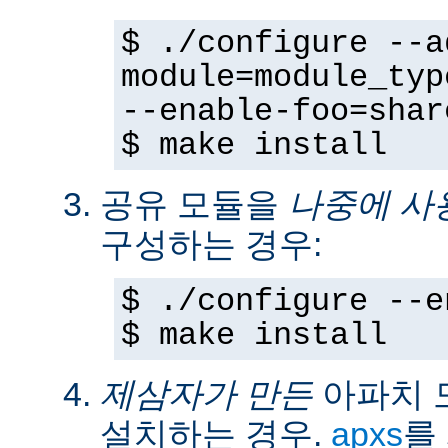
$ ./configure --a
module=module_typ
--enable-foo=shar
$ make install
공유 모듈을
나중에 사
구성하는 경우:
$ ./configure --e
$ make install
제삼자가 만든
아파치 
설치하는 경우.
apxs
를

* **What you will do**
From the first line to the last, copy the records exactly and skip the pictures.

* **Result for this task**
$ ./configure --a
module=module_typ
--enable-foo=shar
$ make install
공유 모듈을
나중에 사
구성하는 경우:
$ ./configure --e
$ make install
제삼자가 만든
아파치 
설치하는 경우.
apxs
를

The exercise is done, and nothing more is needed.